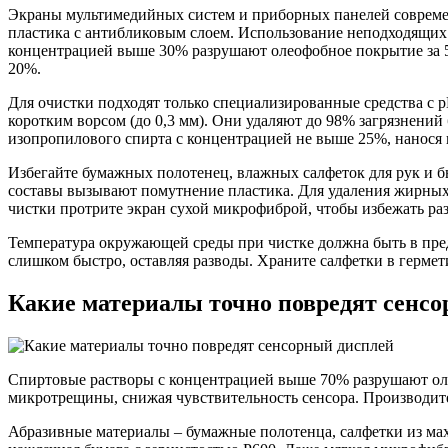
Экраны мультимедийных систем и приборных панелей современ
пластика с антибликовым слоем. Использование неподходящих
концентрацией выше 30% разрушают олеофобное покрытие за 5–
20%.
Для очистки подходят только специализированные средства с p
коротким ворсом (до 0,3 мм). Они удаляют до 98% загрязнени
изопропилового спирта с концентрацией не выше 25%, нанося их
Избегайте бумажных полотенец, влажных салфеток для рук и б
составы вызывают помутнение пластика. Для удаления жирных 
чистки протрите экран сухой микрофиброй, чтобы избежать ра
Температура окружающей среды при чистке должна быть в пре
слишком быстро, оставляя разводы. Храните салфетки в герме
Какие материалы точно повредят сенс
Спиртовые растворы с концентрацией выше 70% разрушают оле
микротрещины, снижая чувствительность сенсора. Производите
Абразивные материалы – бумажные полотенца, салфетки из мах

━━━━━━━━━━

• _Exercise_: Which of the lines above hold the word "материалы"? Copy each one.

• _Solution below_:
Какие материалы точно повредят сенс
Абразивные материалы – бумажные полотенца, салфетки из мах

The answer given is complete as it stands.